POR vez primera, ETA pone su firma a una declaración en la que anuncia que “ha disuelto completamente todas sus estructuras y ha dado por terminada su iniciativa política”. Se da la curiosa circunstancia de que tan anhelado escenario ha sido, en parte, amortizado por la mayoría de la sociedad. Nadie contemplaba en Euskadi la posibilidad de una vuelta atrás. Ni el momento histórico soporta argumentaciones en defensa del terrorismo después de todo lo padecido ni las estructuras de la organización estaban en disposición de sostener una huida hacia adelante. Es cierto que existe un conflicto político que “no comenzó con ETA y no termina con el final del recorrido de ETA”, como sostiene la banda. Como lo es que otras violencias además de la ejercida por la organización ahora disuelta han sacudido a la sociedad vasca en el pasado. Pero esta realidad no maquilla otras. Como el hecho de que los intentos sucesivos de diálogo para poner fin a la violencia concluyeron con un atentado. No son equivalentes las responsabilidades de todos los que se sentaron a esas mesas.

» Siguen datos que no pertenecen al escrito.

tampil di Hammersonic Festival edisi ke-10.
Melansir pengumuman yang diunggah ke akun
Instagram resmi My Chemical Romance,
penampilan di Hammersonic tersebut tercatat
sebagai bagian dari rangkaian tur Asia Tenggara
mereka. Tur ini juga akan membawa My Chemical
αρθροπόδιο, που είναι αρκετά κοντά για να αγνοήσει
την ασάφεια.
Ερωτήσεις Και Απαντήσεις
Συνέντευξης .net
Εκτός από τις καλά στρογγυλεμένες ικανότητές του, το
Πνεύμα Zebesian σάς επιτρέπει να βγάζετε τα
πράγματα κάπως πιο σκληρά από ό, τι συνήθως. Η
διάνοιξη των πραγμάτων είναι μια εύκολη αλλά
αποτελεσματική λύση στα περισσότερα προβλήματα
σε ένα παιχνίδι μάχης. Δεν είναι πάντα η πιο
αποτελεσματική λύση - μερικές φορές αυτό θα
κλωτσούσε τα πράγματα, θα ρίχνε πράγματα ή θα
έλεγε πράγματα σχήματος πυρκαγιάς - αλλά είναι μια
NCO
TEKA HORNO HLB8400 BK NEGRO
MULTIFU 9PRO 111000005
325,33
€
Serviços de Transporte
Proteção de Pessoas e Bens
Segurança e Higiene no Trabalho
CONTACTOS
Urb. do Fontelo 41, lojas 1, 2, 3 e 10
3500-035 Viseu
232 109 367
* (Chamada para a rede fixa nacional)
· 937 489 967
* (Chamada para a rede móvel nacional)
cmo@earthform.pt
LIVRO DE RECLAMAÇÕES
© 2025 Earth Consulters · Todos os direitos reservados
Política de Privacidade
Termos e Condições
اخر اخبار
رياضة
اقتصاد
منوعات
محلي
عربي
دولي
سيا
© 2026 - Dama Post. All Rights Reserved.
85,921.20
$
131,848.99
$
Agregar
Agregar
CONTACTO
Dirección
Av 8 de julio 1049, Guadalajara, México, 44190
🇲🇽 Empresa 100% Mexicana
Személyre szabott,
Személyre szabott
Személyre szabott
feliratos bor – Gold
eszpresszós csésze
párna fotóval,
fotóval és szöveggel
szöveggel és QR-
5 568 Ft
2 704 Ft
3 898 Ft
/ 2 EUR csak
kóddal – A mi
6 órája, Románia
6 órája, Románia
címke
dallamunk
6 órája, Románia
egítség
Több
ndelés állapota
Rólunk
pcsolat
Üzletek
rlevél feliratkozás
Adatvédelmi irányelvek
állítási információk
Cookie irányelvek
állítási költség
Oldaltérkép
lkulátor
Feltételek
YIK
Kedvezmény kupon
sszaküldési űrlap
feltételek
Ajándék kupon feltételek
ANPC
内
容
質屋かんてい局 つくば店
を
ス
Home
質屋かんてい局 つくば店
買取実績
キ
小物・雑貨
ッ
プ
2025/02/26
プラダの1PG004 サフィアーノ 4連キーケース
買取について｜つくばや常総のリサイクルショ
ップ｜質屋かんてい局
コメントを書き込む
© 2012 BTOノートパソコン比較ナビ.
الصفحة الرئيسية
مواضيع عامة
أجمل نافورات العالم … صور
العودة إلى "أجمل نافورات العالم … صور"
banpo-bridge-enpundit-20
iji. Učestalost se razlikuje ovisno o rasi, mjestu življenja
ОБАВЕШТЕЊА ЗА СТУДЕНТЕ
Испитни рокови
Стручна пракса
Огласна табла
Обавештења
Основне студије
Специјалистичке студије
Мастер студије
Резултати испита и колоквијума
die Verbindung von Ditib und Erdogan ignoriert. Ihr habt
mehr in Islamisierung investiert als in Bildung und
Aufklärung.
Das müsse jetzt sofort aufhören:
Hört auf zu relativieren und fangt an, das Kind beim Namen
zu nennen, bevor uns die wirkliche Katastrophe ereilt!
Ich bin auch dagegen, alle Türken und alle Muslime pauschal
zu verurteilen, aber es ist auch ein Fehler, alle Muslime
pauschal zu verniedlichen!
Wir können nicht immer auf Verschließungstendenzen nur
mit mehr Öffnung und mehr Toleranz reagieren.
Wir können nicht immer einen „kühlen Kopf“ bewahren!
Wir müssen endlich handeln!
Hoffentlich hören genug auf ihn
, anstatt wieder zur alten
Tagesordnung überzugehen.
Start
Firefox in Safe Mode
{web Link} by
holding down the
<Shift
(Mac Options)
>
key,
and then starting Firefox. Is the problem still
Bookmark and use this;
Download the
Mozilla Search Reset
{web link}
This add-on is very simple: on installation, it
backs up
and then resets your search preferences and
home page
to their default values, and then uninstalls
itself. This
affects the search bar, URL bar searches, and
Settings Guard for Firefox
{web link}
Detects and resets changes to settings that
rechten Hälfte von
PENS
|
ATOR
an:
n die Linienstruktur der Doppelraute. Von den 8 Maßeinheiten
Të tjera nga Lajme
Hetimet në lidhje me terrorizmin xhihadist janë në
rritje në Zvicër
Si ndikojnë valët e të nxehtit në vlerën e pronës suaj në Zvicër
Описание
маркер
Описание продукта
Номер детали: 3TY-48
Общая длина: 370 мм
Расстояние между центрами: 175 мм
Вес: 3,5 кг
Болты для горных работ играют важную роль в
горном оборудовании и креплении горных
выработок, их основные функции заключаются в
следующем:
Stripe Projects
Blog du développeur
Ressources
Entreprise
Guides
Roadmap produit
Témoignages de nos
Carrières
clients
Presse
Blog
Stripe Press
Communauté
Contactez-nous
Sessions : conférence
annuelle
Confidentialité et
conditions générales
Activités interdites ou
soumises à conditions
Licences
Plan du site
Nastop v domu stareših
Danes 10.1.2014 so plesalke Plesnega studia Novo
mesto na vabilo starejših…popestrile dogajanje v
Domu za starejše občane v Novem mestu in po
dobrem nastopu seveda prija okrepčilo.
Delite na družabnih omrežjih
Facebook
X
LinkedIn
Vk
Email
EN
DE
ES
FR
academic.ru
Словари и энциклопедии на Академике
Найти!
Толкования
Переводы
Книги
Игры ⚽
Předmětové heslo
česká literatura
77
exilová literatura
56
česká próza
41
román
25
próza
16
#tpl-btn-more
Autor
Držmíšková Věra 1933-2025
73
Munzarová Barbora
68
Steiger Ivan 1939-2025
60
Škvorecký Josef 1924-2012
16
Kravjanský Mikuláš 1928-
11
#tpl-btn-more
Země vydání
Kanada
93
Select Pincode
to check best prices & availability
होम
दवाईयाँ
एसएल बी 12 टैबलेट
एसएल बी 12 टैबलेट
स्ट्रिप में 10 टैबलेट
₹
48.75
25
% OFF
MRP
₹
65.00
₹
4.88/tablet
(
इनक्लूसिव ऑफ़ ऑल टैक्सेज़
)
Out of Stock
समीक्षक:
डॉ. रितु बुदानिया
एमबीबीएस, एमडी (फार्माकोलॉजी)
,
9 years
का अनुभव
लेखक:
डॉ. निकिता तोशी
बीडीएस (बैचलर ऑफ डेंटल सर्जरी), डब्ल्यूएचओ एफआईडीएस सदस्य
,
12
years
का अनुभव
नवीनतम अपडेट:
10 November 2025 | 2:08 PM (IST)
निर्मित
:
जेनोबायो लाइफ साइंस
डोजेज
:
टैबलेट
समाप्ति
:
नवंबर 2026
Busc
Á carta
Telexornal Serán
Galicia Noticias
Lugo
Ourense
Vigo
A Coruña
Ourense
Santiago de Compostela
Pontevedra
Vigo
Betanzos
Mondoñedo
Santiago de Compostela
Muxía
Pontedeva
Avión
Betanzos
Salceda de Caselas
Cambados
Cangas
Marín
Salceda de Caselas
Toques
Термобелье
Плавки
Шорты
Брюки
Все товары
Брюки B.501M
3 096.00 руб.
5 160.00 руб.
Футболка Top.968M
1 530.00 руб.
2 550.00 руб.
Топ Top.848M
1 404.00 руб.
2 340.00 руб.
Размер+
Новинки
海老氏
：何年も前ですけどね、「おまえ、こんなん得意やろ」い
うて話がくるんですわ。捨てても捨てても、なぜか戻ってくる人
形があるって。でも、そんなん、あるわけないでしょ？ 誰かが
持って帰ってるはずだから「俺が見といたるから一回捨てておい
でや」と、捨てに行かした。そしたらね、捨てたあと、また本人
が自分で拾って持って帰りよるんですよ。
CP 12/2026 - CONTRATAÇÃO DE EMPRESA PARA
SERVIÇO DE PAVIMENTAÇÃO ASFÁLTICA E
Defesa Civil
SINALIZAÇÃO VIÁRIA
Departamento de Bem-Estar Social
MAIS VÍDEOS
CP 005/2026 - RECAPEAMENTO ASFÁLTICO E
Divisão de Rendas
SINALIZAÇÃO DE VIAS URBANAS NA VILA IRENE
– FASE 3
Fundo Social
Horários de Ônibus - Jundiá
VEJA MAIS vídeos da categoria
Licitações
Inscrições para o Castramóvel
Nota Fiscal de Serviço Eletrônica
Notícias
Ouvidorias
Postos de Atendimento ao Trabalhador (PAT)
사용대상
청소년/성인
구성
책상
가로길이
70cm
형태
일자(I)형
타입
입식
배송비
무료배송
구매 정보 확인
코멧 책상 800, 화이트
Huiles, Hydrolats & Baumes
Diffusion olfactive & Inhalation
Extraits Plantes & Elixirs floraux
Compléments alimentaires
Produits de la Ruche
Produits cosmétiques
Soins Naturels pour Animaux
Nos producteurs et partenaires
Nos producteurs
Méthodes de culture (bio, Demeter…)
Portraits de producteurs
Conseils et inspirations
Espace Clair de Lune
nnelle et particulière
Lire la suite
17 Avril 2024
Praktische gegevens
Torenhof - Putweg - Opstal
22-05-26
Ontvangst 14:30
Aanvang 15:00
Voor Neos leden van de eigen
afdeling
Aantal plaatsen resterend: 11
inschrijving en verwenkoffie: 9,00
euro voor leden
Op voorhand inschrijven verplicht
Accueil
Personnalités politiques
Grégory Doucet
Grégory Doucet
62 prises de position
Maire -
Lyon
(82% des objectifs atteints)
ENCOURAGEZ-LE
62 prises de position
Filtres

LA carta remitida por ETA no disipa la desazón de su anterior comunicado. No restaura la herida abierta por la diferenciación entre víctimas. No despeja la sensación de que, cuando lamenta el daño causado, se reserva el derecho de justificar una parte de ese dolor. Ojalá que el comunicado final y su escenificación estén a la altura de esa circunstancia. Pero, si no es así, la sociedad vasca tendrá que afianzar la misma reflexión que ya ha hecho en relación a otras violencias: la reprobación ética y política de los GAL, la violencia ultra, la persecución política en el franquismo y los excesos policiales en democracia. En definitiva: la violencia es inasumible como herramienta política. No es el legado de ETA, es el compromiso de la sociedad vasca.